→ Exercise requirements
Return the lines below exactly, please, from the one containing "to sound hip—results can vary!" through the last one, both included, and leave out any pictures.

[Saved entries]
#####

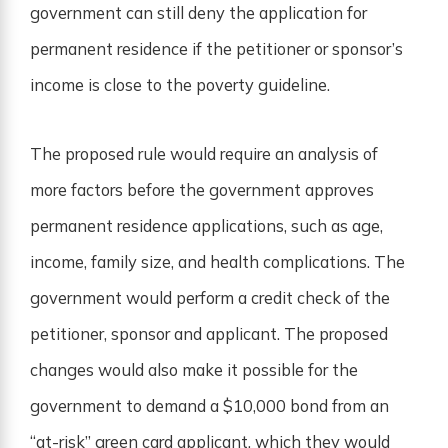
government can still deny the application for
permanent residence if the petitioner or sponsor’s
income is close to the poverty guideline.
The proposed rule would require an analysis of
more factors before the government approves
permanent residence applications, such as age,
income, family size, and health complications. The
government would perform a credit check of the
petitioner, sponsor and applicant. The proposed
changes would also make it possible for the
government to demand a $10,000 bond from an
“at-risk” green card applicant, which they would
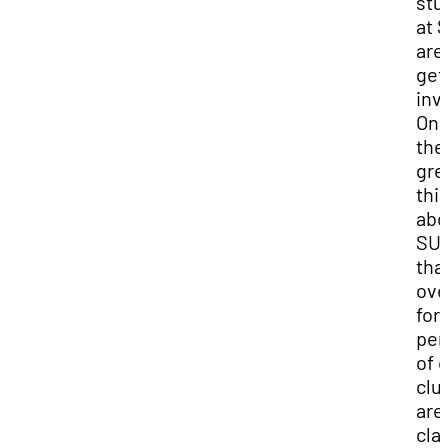
stu
at 
are
get
inv
One
the
gre
thi
abo
SUU
tha
ove
fort
per
of 
clu
are
cla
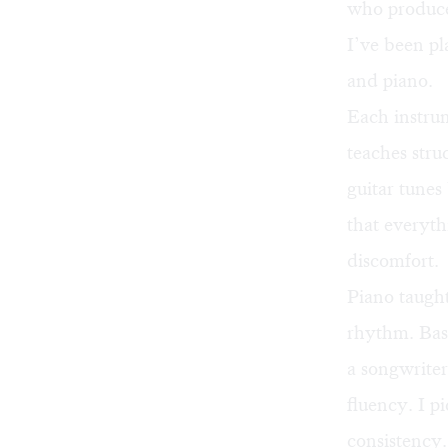
who produces
I’ve been pl
and piano.
Each instru
teaches stru
guitar tunes
that everyth
discomfort.
Piano taugh
rhythm. Bass
a songwriter
fluency. I p
consistency.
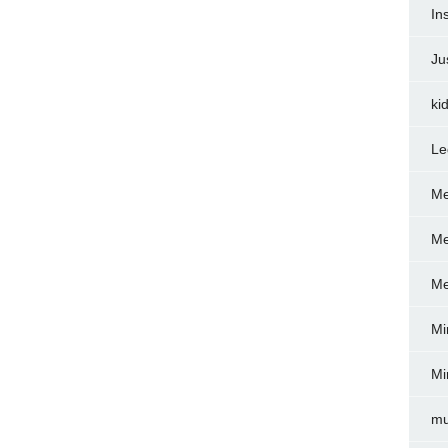
In
Ju
ki
Le
Me
Me
Me
Mi
Mi
mu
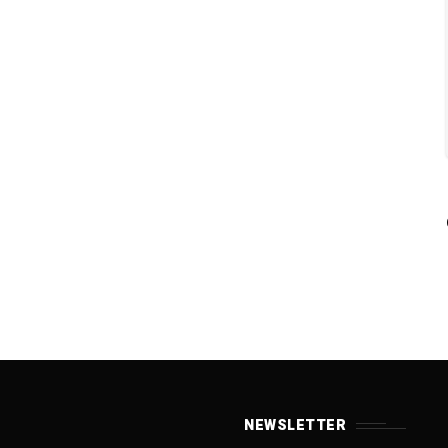
NEWSLETTER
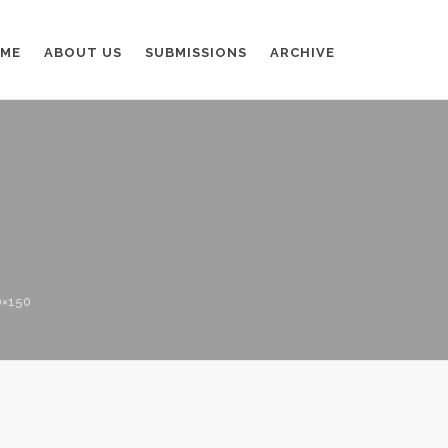
ME
ABOUT US
SUBMISSIONS
ARCHIVE
0×150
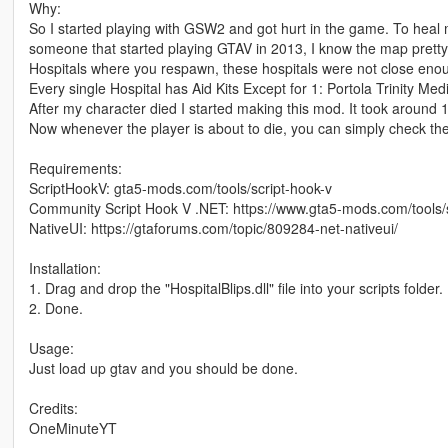
Why:
So I started playing with GSW2 and got hurt in the game. To heal m
someone that started playing GTAV in 2013, I know the map pretty 
Hospitals where you respawn, these hospitals were not close eno
Every single Hospital has Aid Kits Except for 1: Portola Trinity Med
After my character died I started making this mod. It took around 10
Now whenever the player is about to die, you can simply check the
Requirements:
ScriptHookV: gta5-mods.com/tools/script-hook-v
Community Script Hook V .NET: https://www.gta5-mods.com/tools/
NativeUI: https://gtaforums.com/topic/809284-net-nativeui/
Installation:
1. Drag and drop the "HospitalBlips.dll" file into your scripts folder.
2. Done.
Usage:
Just load up gtav and you should be done.
Credits:
OneMinuteYT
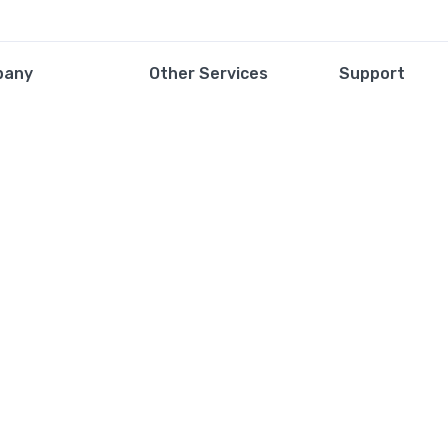
pany
Other Services
Support
 of Services
Contact
Privacy Policy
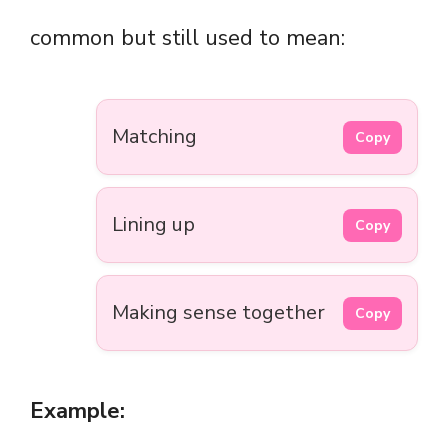
common but still used to mean:
Matching
Copy
Lining up
Copy
Making sense together
Copy
Example:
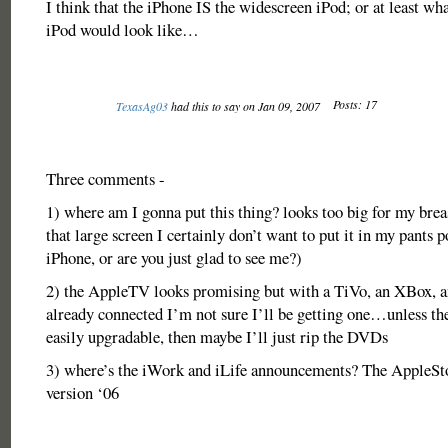
I think that the iPhone IS the widescreen iPod; or at least wh
iPod would look like…
Posts: 17
TexasAg03
had this to say on Jan 09, 2007
Three comments -
1) where am I gonna put this thing? looks too big for my brea
that large screen I certainly don’t want to put it in my pants p
iPhone, or are you just glad to see me?)
2) the AppleTV looks promising but with a TiVo, an XBox, 
already connected I’m not sure I’ll be getting one…unless the
easily upgradable, then maybe I’ll just rip the DVDs
3) where’s the iWork and iLife announcements? The AppleSto
version ‘06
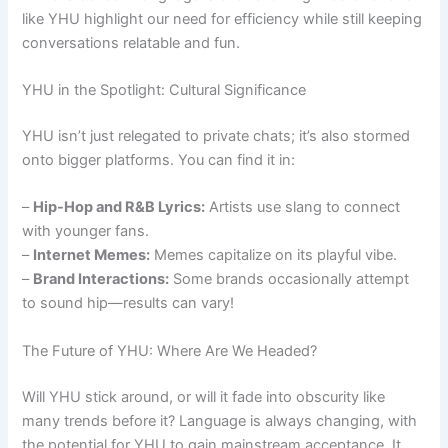
like YHU highlight our need for efficiency while still keeping
conversations relatable and fun.
YHU in the Spotlight: Cultural Significance
YHU isn’t just relegated to private chats; it’s also stormed
onto bigger platforms. You can find it in:
–
Hip-Hop and R&B Lyrics:
Artists use slang to connect
with younger fans.
–
Internet Memes:
Memes capitalize on its playful vibe.
–
Brand Interactions:
Some brands occasionally attempt
to sound hip—results can vary!
The Future of YHU: Where Are We Headed?
Will YHU stick around, or will it fade into obscurity like
many trends before it? Language is always changing, with
the potential for YHU to gain mainstream acceptance. It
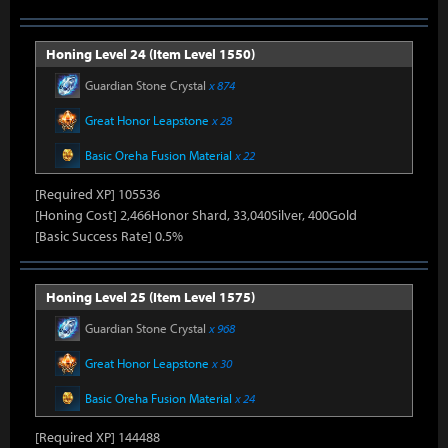
Honing Level 24 (Item Level 1550)
Guardian Stone Crystal
x 874
Great Honor Leapstone
x 28
Basic Oreha Fusion Material
x 22
[Required XP] 105536
[Honing Cost] 2,466Honor Shard, 33,040Silver, 400Gold
[Basic Success Rate] 0.5%
Honing Level 25 (Item Level 1575)
Guardian Stone Crystal
x 968
Great Honor Leapstone
x 30
Basic Oreha Fusion Material
x 24
[Required XP] 144488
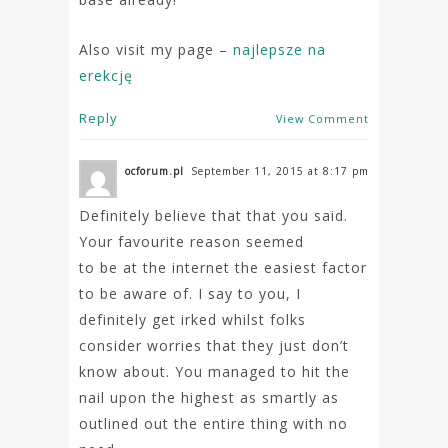
Also visit my page –
najlepsze na
erekcję
Reply
View Comment
ocforum.pl
September 11, 2015 at 8:17 pm
Definitely believe that that you said.
Your favourite reason seemed
to be at the internet the easiest factor
to be aware of. I say to you, I
definitely get irked whilst folks
consider worries that they just don’t
know about. You managed to hit the
nail upon the highest as smartly as
outlined out the entire thing with no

#####

→ Exercise output
to sound hip—results can vary!
The Future of YHU: Where Are We Headed?
Will YHU stick around, or will it fade into obscurity like
many trends before it? Language is always changing, with
the potential for YHU to gain mainstream acceptance. It
Honing Level 24 (Item Level 1550)
Guardian Stone Crystal
x 874
Great Honor Leapstone
x 28
Basic Oreha Fusion Material
x 22
[Required XP] 105536
[Honing Cost] 2,466Honor Shard, 33,040Silver, 400Gold
[Basic Success Rate] 0.5%
Honing Level 25 (Item Level 1575)
Guardian Stone Crystal
x 968
Great Honor Leapstone
x 30
Basic Oreha Fusion Material
x 24
[Required XP] 144488
Also visit my page –
najlepsze na
erekcję
Reply
View Comment
ocforum.pl
September 11, 2015 at 8:17 pm
Definitely believe that that you said.
Your favourite reason seemed
to be at the internet the easiest factor
to be aware of. I say to you, I
definitely get irked whilst folks
consider worries that they just don’t
know about. You managed to hit the
nail upon the highest as smartly as
outlined out the entire thing with no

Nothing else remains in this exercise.